Excerpted data:
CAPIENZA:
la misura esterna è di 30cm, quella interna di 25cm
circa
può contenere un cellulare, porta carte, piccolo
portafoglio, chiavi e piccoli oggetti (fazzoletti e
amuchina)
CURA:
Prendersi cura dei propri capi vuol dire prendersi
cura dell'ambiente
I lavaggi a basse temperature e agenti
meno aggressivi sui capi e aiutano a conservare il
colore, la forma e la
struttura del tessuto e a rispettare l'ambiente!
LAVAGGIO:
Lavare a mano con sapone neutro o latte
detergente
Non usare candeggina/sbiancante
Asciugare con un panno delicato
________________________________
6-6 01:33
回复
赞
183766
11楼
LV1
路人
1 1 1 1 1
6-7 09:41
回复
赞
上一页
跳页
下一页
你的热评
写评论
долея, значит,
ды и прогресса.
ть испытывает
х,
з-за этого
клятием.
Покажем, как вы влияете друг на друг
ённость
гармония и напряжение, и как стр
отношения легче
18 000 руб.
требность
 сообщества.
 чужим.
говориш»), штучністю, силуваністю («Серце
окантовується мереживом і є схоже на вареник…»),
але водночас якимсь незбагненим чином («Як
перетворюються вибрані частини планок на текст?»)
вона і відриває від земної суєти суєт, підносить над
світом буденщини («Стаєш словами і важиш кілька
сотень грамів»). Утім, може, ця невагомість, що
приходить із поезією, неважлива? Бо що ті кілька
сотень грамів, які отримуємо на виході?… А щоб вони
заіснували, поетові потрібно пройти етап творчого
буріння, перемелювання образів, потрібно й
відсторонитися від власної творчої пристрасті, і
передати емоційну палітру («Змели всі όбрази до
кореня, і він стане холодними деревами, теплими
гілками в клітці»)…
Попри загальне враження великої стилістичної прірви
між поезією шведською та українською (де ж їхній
* * *
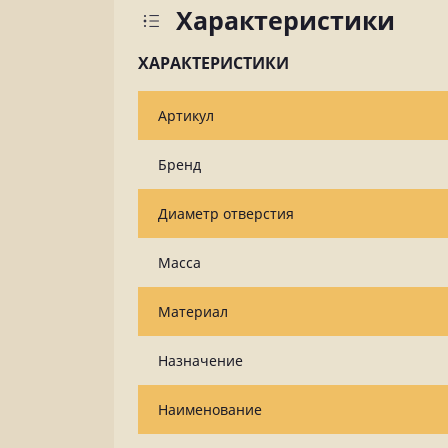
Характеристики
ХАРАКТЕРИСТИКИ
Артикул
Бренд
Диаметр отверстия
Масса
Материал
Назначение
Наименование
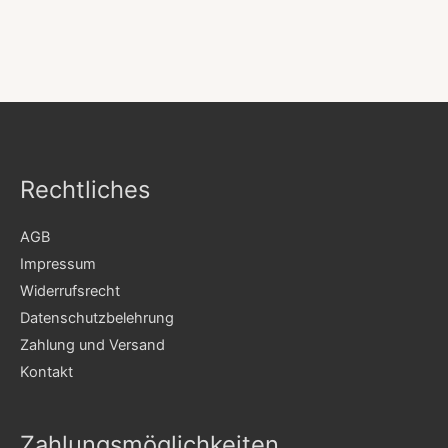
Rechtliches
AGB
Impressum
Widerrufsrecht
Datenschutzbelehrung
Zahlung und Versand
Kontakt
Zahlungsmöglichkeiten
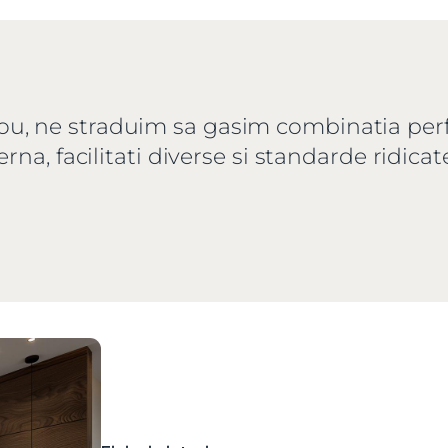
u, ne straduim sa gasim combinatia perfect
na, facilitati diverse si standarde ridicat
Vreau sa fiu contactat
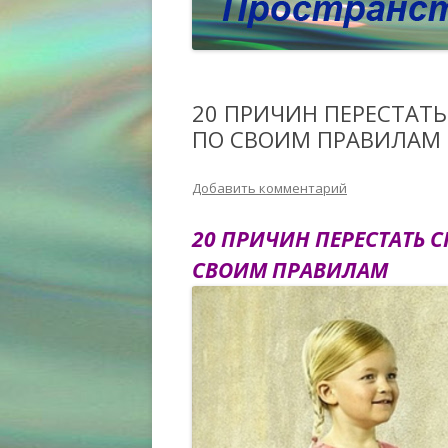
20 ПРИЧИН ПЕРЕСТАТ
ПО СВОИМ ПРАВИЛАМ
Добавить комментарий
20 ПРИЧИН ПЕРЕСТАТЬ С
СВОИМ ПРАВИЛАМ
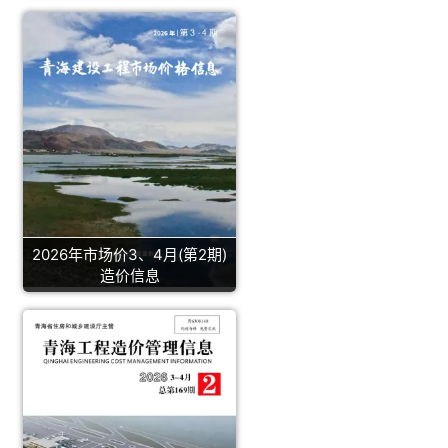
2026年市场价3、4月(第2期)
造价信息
==
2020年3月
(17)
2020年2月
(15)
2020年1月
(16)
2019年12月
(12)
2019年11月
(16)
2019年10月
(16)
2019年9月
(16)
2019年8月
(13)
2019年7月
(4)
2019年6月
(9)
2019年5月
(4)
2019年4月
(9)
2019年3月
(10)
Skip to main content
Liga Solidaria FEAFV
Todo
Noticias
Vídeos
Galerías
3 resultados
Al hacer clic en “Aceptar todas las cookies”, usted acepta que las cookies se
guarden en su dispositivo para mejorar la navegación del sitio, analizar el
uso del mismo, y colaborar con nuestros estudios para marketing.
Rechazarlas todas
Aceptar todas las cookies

About this exercise: From the entries above, return exactly the line containing "заіснували, поетові потрібно", the line containing "Попри загальне враження", and all lines between, and nothing else.

Solution for this problem:
заіснували, поетові потрібно пройти етап творчого
буріння, перемелювання образів, потрібно й
відсторонитися від власної творчої пристрасті, і
передати емоційну палітру («Змели всі όбрази до
кореня, і він стане холодними деревами, теплими
гілками в клітці»)…
Попри загальне враження великої стилістичної прірви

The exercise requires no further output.